Semiconductors in the geopolitical crosshairs

Taiwan-based TSMC is the world’s biggest chip manufacturer. Huawei was one of its largest customers until sanctions were imposed by the US. Because TSMC has US intellectual property, the US was able to prohibit it from trading with certain (Chinese) companies to prevent them from inadvertently sharing information.

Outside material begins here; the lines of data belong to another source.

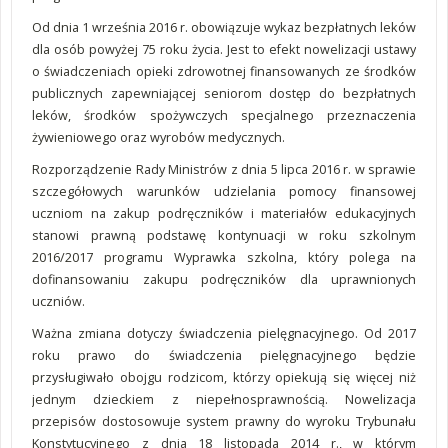
Od dnia 1 września 2016 r. obowiązuje wykaz bezpłatnych leków
dla osób powyżej 75 roku życia. Jest to efekt nowelizacji ustawy
o świadczeniach opieki zdrowotnej finansowanych ze środków
publicznych zapewniającej seniorom dostęp do bezpłatnych
leków, środków spożywczych specjalnego przeznaczenia
żywieniowego oraz wyrobów medycznych.
Rozporządzenie Rady Ministrów z dnia 5 lipca 2016 r. w sprawie
szczegółowych warunków udzielania pomocy finansowej
uczniom na zakup podręczników i materiałów edukacyjnych
stanowi prawną podstawę kontynuacji w roku szkolnym
2016/2017 programu Wyprawka szkolna, który polega na
dofinansowaniu zakupu podręczników dla uprawnionych
uczniów.
Ważna zmiana dotyczy świadczenia pielęgnacyjnego. Od 2017
roku prawo do świadczenia pielęgnacyjnego będzie
przysługiwało obojgu rodzicom, którzy opiekują się więcej niż
jednym dzieckiem z niepełnosprawnością. Nowelizacja
przepisów dostosowuje system prawny do wyroku Trybunału
Konstytucyjnego z dnia 18 listopada 2014 r., w którym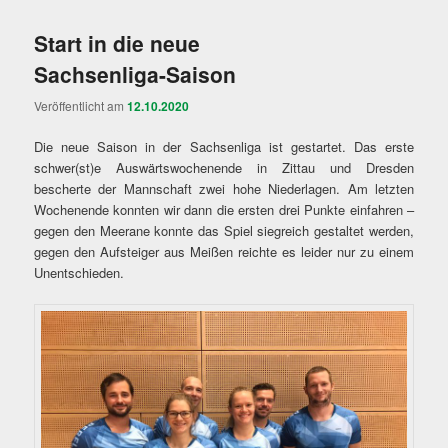
Start in die neue
Sachsenliga-Saison
Veröffentlicht am
12.10.2020
Die neue Saison in der Sachsenliga ist gestartet. Das erste
schwer(st)e Auswärtswochenende in Zittau und Dresden
bescherte der Mannschaft zwei hohe Niederlagen. Am letzten
Wochenende konnten wir dann die ersten drei Punkte einfahren –
gegen den Meerane konnte das Spiel siegreich gestaltet werden,
gegen den Aufsteiger aus Meißen reichte es leider nur zu einem
Unentschieden.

There have been fears that China will invade Taiwan, but this is unlikely. However, there is the prospect of China using cyber tactics in gray zone warfare on the island nation. Traditional power relations between geopolitical regions will continue to be shaken by gray zone threats that fall short of war but include attacks by non-state actors. Critical national infrastructure and semiconductor foundries can be significantly disrupted and are vulnerable, as exemplified by the Colonial Pipeline attack in the US. Hybrid threats will drive continued governmental cybersecurity spending.

Taiwan claims that it has suffered a string of cyberattacks from the mainland since at least 2018. According to its Ministry of Foreign Affairs it suffered a 40-fold increase in cyberattacks in 2020 compared to 2018, with the attacks most likely to have come from the Chinese mainland.

Most of TSMC’s vital data is stored in Taiwan, meaning it is vulnerable to a targeted cyberattack. Effective defensive security will be critical in protecting both TSMC’s operations and the island’s cybersecurity. It is no stretch of the imagination to see how continuing cyberattacks on TSMC could further undermine and completely disrupt both the company and the entire global semiconductor supply chain.